● **Task statement**
Copy each line below that contains "Newsletter".

*** Exercise material Section Begins ***

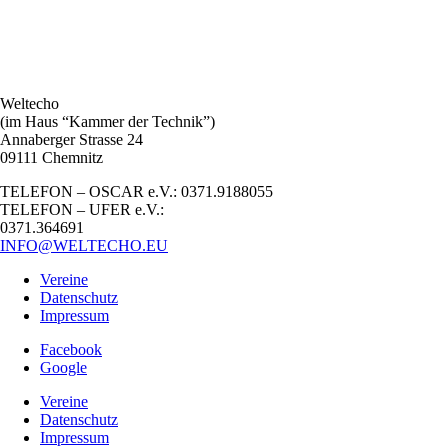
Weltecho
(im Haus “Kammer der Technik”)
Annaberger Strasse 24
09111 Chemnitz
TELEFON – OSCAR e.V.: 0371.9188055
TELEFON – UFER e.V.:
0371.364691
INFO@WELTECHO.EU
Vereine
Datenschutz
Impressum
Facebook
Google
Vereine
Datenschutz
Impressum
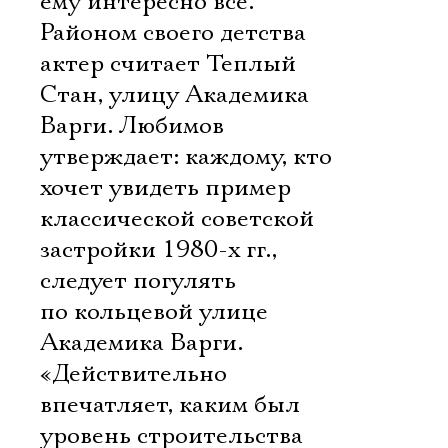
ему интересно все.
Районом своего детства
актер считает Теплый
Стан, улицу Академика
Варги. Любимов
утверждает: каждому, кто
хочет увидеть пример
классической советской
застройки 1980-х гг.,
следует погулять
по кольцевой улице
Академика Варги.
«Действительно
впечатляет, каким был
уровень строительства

*** Exercise material Section Ends ***
*** Exercise material Section Begins ***

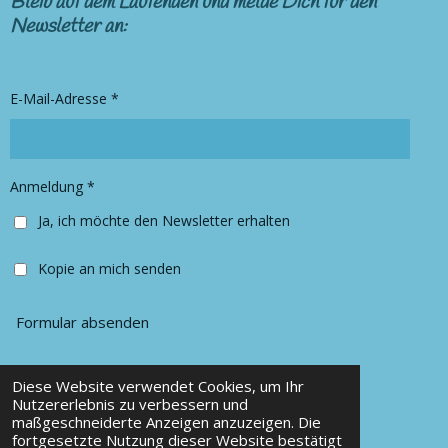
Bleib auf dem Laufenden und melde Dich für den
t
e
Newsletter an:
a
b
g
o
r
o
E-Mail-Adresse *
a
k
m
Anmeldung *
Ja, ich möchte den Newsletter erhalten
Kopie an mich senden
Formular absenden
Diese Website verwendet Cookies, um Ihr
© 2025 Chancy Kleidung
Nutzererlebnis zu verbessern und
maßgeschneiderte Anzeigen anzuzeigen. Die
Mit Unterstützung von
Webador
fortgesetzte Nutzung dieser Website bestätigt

*** Exercise material Section Ends ***
*** Exercise material Section Begins ***

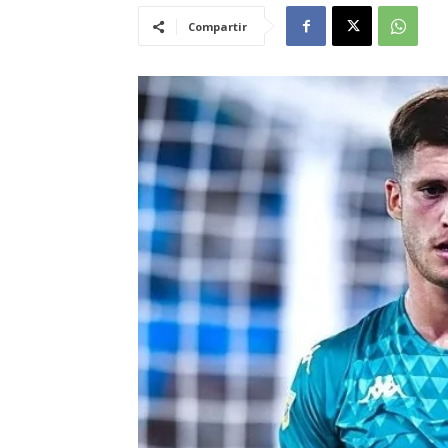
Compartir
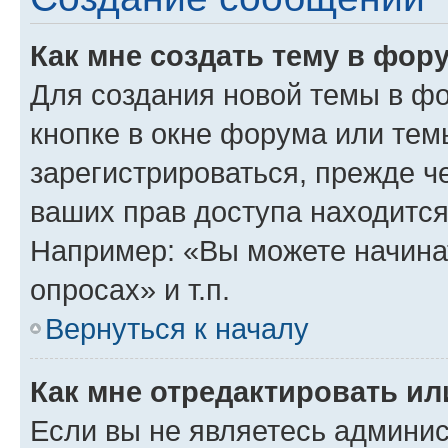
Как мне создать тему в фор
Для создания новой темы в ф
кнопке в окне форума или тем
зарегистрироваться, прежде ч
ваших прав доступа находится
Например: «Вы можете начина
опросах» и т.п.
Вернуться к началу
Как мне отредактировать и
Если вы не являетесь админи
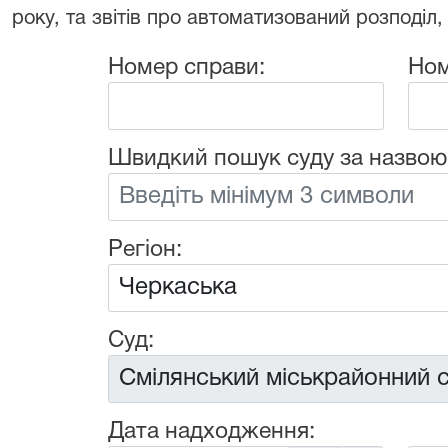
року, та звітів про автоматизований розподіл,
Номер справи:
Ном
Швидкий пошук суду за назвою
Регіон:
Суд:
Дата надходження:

*** Exercise material Section Ends ***

● **Your solution**
Newsletter an:
Ja, ich möchte den Newsletter erhalten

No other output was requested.